Where conglomerations of homesteads existed, they were not communities held together either by bonds of kinship or economic interdependence.
A spring (or springs) was sometimes the reason for a village-like conglomeration of homesteads. “But it is along and in the streams which rush through the bottoms of these narrow gorges that the Hawaiian is most at home.”
“Go into any of these valleys, and you will see a surprising sight : along the whole narrow bottom, and climbing often in terraces the steep hillsides, you will see the little taro patches, skillfully laid so as to catch the water, either directly from the main stream, or from canals taking water out above.” (Nordhoff, 1874)
Fishermen and their families living around the bays and the beaches, or at isolated localities along the coast where fishing was practicable, led a life that was materially simpler than that of planters who dwelt on the plains. Small bays generally had a cluster of houses where the families of fishermen lived.

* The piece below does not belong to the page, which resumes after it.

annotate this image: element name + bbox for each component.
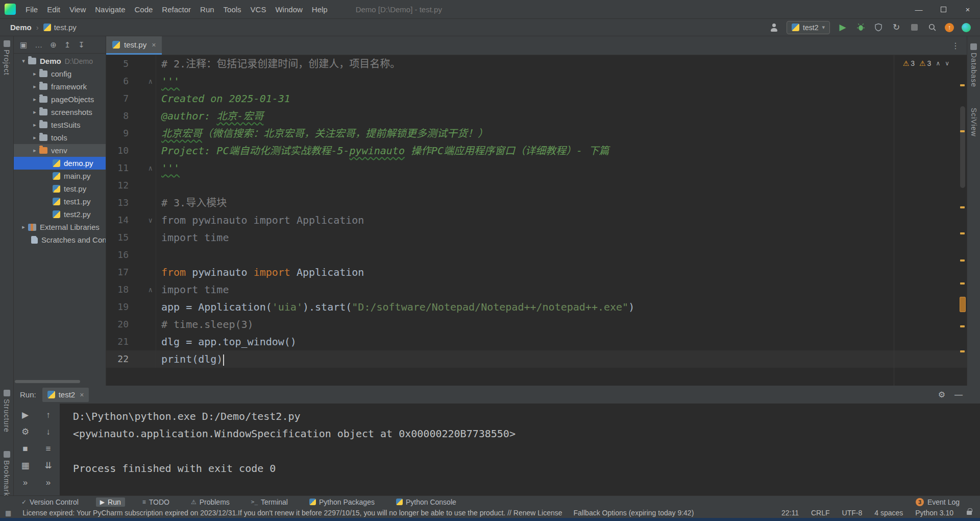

The true community in which sundry homesteads were integrated by socio-religious and economic ties was the dispersed community of ʻohana. This word signifies relatives by blood, marriage, and adoption.
In the course of native settlement, as the early Hawaiians spread from fishing sites on the shore to inland areas and fanned out over the plains and hills from original centers of settlement, households with ties of relationship became scattered.

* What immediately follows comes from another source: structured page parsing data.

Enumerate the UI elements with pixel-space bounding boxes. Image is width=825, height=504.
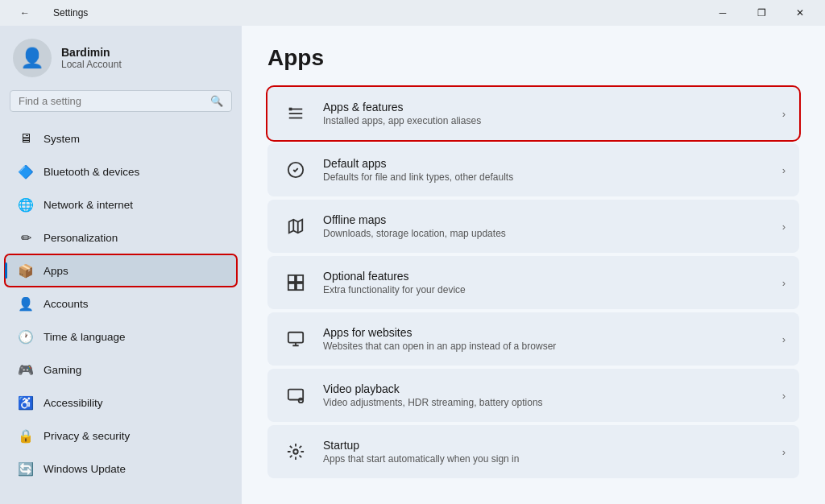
nav-icon-network: 🌐 [18, 196, 34, 213]
settings-item-apps-features[interactable]: Apps & features Installed apps, app exec… [267, 87, 799, 140]
sidebar-nav: 🖥 System 🔷 Bluetooth & devices 🌐 Network… [0, 122, 242, 485]
titlebar-left: ← Settings [6, 0, 88, 26]
close-button[interactable]: ✕ [781, 0, 819, 26]
chevron-icon-video-playback: › [782, 390, 786, 402]
settings-desc-apps-features: Installed apps, app execution aliases [323, 115, 769, 126]
sidebar: 👤 Bardimin Local Account 🔍 🖥 System 🔷 Bl… [0, 26, 242, 504]
sidebar-item-privacy[interactable]: 🔒 Privacy & security [5, 419, 237, 452]
app-container: 👤 Bardimin Local Account 🔍 🖥 System 🔷 Bl… [0, 26, 825, 504]
nav-icon-gaming: 🎮 [18, 361, 34, 378]
settings-title-offline-maps: Offline maps [323, 213, 769, 226]
nav-icon-windows-update: 🔄 [18, 461, 34, 477]
settings-item-optional-features[interactable]: Optional features Extra functionality fo… [267, 256, 799, 309]
nav-label-accessibility: Accessibility [44, 397, 103, 409]
chevron-icon-optional-features: › [782, 277, 786, 289]
nav-icon-system: 🖥 [18, 130, 34, 147]
nav-icon-bluetooth: 🔷 [18, 163, 34, 180]
svg-rect-10 [288, 283, 295, 290]
settings-desc-startup: Apps that start automatically when you s… [323, 453, 769, 465]
search-input[interactable] [19, 95, 204, 107]
svg-rect-12 [288, 333, 303, 343]
settings-text-default-apps: Default apps Defaults for file and link … [323, 157, 769, 183]
titlebar-controls: ─ ❐ ✕ [704, 0, 819, 26]
chevron-icon-startup: › [782, 446, 786, 458]
settings-title-apps-websites: Apps for websites [323, 326, 769, 339]
svg-rect-11 [296, 283, 303, 290]
svg-rect-8 [288, 275, 295, 282]
search-box[interactable]: 🔍 [10, 90, 232, 112]
chevron-icon-offline-maps: › [782, 221, 786, 233]
settings-desc-optional-features: Extra functionality for your device [323, 284, 769, 295]
nav-label-network: Network & internet [44, 199, 133, 211]
back-button[interactable]: ← [6, 0, 44, 26]
settings-item-startup[interactable]: Startup Apps that start automatically wh… [267, 425, 799, 478]
settings-icon-video-playback [281, 381, 310, 410]
chevron-icon-apps-websites: › [782, 333, 786, 345]
sidebar-item-accounts[interactable]: 👤 Accounts [5, 287, 237, 320]
sidebar-item-accessibility[interactable]: ♿ Accessibility [5, 386, 237, 419]
settings-item-default-apps[interactable]: Default apps Defaults for file and link … [267, 143, 799, 196]
nav-label-time: Time & language [44, 331, 126, 343]
settings-icon-default-apps [281, 155, 310, 184]
user-profile: 👤 Bardimin Local Account [0, 26, 242, 87]
sidebar-item-apps[interactable]: 📦 Apps [5, 254, 237, 287]
settings-icon-optional-features [281, 268, 310, 297]
settings-icon-apps-features [281, 99, 310, 128]
nav-label-windows-update: Windows Update [44, 463, 126, 475]
settings-text-apps-features: Apps & features Installed apps, app exec… [323, 101, 769, 126]
sidebar-item-network[interactable]: 🌐 Network & internet [5, 188, 237, 221]
nav-icon-privacy: 🔒 [18, 428, 34, 444]
settings-text-startup: Startup Apps that start automatically wh… [323, 439, 769, 465]
nav-icon-accounts: 👤 [18, 295, 34, 312]
settings-icon-offline-maps [281, 212, 310, 241]
settings-item-apps-websites[interactable]: Apps for websites Websites that can open… [267, 312, 799, 366]
sidebar-item-system[interactable]: 🖥 System [5, 122, 237, 155]
main-content: Apps Apps & features Installed apps, app… [242, 26, 825, 504]
settings-text-apps-websites: Apps for websites Websites that can open… [323, 326, 769, 352]
settings-item-offline-maps[interactable]: Offline maps Downloads, storage location… [267, 200, 799, 253]
settings-desc-offline-maps: Downloads, storage location, map updates [323, 228, 769, 239]
back-icon: ← [20, 7, 30, 19]
titlebar: ← Settings ─ ❐ ✕ [0, 0, 825, 26]
nav-label-apps: Apps [44, 265, 68, 277]
settings-title-video-playback: Video playback [323, 382, 769, 395]
svg-rect-9 [296, 275, 303, 282]
nav-label-system: System [44, 133, 80, 145]
svg-point-15 [293, 449, 298, 454]
user-name: Bardimin [61, 46, 122, 59]
nav-icon-personalization: ✏ [18, 229, 34, 246]
sidebar-item-windows-update[interactable]: 🔄 Windows Update [5, 452, 237, 485]
settings-list: Apps & features Installed apps, app exec… [267, 87, 799, 478]
restore-button[interactable]: ❐ [743, 0, 780, 26]
nav-label-personalization: Personalization [44, 232, 118, 244]
nav-label-gaming: Gaming [44, 364, 81, 376]
search-container: 🔍 [0, 87, 242, 122]
settings-desc-apps-websites: Websites that can open in an app instead… [323, 341, 769, 352]
settings-title-apps-features: Apps & features [323, 101, 769, 114]
sidebar-item-bluetooth[interactable]: 🔷 Bluetooth & devices [5, 155, 237, 188]
nav-icon-accessibility: ♿ [18, 395, 34, 411]
svg-marker-5 [289, 220, 303, 233]
nav-label-bluetooth: Bluetooth & devices [44, 166, 139, 178]
settings-desc-default-apps: Defaults for file and link types, other … [323, 171, 769, 183]
sidebar-item-gaming[interactable]: 🎮 Gaming [5, 353, 237, 386]
nav-label-privacy: Privacy & security [44, 430, 130, 442]
settings-desc-video-playback: Video adjustments, HDR streaming, batter… [323, 397, 769, 408]
chevron-icon-apps-features: › [782, 108, 786, 120]
settings-icon-apps-websites [281, 324, 310, 353]
user-info: Bardimin Local Account [61, 46, 122, 70]
nav-icon-time: 🕐 [18, 328, 34, 345]
settings-icon-startup [281, 437, 310, 466]
svg-rect-3 [289, 108, 292, 111]
minimize-button[interactable]: ─ [704, 0, 741, 26]
page-title: Apps [267, 45, 799, 71]
settings-title-startup: Startup [323, 439, 769, 452]
settings-item-video-playback[interactable]: Video playback Video adjustments, HDR st… [267, 369, 799, 422]
sidebar-item-personalization[interactable]: ✏ Personalization [5, 221, 237, 254]
sidebar-item-time[interactable]: 🕐 Time & language [5, 320, 237, 353]
avatar: 👤 [13, 39, 52, 77]
nav-icon-apps: 📦 [18, 262, 34, 279]
nav-label-accounts: Accounts [44, 298, 89, 310]
settings-text-offline-maps: Offline maps Downloads, storage location… [323, 213, 769, 239]
titlebar-title: Settings [53, 7, 88, 19]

Some located on upland slopes (ko kula uka,) some on the plains toward the sea (ko kula kai,) and some along the shore (ko kaha kai.) Neighborly interdependence, the sharing of goods and services, naturally resulted in the settling of contiguous lands by a given ʻohana rather than in a scattering over an entire district.
In this way there came to be an association of particular ʻohana with the land units later designated as ahupua‘a. Within a given ahupua‘a the heads of the respective ʻohana were responsible for seeing that their people met the tax levy prescribed by the konohiki, the ali‘i’s land supervisor.
The heads of the ʻohana groups were called haku or haku ‘āina. So far as is known there was no formal procedure involved in the choice of a haku for an ʻohana.
He came by his responsibility through seniority and competence. His authority was a matter of common consent rather than formal sanction; he was not appointed, he was not elected.
There was a high degree of stability or permanence of tenure despite the general turnover of authority and titles to the land whenever a new aliʻi came into power, owing to the fact that particular ʻohana enjoyed the rights of occupancy and use and faithfully fulfilled their obligations.
In many cases their ancestors had pioneered the area and cultivated it since the earliest era of Hawaiian settlement. Actually it was to the advantage of an aliʻi to maintain the occupancy of diligent cultivators of the land.
Thus the kauhale, the homesites of established ʻohana, were permanent features of the landscape, and the vested interest of any given family was equivalent to a title of ownership, so long as the landsman labored diligently to sustain his claim and was loyal to his aliʻi.
People identify themselves not just with the chiefdom (moku,) but with the ahupua‘a which was their homeland. This was true throughout the Hawaiian Islands.
This loyalty to locality, the identification of persons with family or ʻohana and with the ‘āina that nourished the ʻohana is an attitude that was ingrained. (The information here is from Handy & Handy with Pukui.)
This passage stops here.